Орловский. Чего же вы, душа моя, хотите?
Войницкий. Именье чисто от долгов и не расстроено только благодаря моим личным усилиям. И вот, когда я стал стар, меня хотят выгнать отсюда в шею!
Серебряков. Я не понимаю, чего ты добиваешься?
Войницкий. Двадцать пять лет я управлял этим именьем, работал, высылал тебе деньги, как самый добросовестный приказчик, и за все время ты ни разу не поблагодарил меня! Все время, и в молодости и теперь, я получал от тебя жалованья пятьсот рублей в год - нищенские деньги! - и ты ни разу не догадался прибавить мне хоть один рубль!
Серебряков. Жорж, почем же я знал! Я человек непрактический и ничего не понимаю. Ты мог бы сам прибавить себе, сколько угодно.
Войницкий. Зачем я не крал? Отчего вы все не презираете меня за то, что я не крал? Это было бы справедливо, и теперь я не был бы нищим!
Марья Васильевна (строго). Жорж!
Дядин (волнуясь). Жорженька, не надо, не надо… Я дрожу… Зачем портить хорошие отношения? (Целует его.) Не надо…
Войницкий. Двадцать пять лет я вот с ней, вот с этой матерью, как крот, сидел в четырех стенах… Все наши мысли и чувства принадлежали тебе одному.
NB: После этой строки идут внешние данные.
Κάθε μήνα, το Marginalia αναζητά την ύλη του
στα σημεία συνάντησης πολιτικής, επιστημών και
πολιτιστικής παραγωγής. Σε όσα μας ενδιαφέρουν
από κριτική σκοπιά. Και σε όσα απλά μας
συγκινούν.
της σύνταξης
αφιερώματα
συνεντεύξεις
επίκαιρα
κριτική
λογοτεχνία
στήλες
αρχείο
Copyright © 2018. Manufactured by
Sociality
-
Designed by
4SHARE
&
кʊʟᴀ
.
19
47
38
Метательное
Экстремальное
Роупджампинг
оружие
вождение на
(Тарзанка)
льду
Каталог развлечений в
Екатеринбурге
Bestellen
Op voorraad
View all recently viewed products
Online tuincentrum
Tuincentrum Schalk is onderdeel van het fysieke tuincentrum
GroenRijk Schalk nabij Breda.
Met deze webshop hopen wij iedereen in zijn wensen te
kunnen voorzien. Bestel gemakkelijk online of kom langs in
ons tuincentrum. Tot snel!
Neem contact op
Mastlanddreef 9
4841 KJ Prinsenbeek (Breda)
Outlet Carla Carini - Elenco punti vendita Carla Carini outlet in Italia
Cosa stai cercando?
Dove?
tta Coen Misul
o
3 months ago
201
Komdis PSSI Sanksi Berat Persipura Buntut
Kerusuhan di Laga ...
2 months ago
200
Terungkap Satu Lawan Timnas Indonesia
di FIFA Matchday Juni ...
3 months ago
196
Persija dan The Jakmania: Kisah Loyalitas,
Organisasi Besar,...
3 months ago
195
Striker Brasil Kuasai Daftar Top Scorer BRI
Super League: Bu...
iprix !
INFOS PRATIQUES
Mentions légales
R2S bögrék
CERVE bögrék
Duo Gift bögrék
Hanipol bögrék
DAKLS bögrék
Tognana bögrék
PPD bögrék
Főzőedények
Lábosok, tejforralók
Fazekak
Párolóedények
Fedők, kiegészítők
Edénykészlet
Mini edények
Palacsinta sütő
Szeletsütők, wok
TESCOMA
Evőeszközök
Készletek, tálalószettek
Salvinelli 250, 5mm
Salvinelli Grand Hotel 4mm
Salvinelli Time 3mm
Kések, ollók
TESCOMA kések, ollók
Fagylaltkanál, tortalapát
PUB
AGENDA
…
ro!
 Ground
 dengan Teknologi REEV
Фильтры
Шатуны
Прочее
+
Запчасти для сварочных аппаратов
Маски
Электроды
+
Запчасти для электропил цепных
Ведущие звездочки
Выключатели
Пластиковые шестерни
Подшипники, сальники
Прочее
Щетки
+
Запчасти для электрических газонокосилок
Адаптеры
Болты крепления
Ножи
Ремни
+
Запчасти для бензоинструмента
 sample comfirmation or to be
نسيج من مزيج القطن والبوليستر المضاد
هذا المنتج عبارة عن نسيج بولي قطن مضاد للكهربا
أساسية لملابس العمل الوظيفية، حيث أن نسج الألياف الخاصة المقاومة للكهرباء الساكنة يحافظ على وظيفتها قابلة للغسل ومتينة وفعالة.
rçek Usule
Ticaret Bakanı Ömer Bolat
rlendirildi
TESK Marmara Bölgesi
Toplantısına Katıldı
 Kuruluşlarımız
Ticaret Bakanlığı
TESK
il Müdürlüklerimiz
Днем мы говорили о тебе, о твоих работах, гордились твоей известностью, с благоговением произносили твое имя; ночи мы губили на то, что читали журналы и книги, которые я теперь глубоко презираю!
Дядин. Не надо, Жорженька, не надо… Не могу…
Серебряков. Я не понимаю, что тебе нужно?
Войницкий. Ты для нас был существом высшего порядка, а твои статьи мы знали наизусть… Но теперь у меня открылись глаза. Я все вижу! Пишешь ты об искусстве, но ничего не понимаешь в искусстве! Все твои работы, которые я любил, не стоят гроша медного!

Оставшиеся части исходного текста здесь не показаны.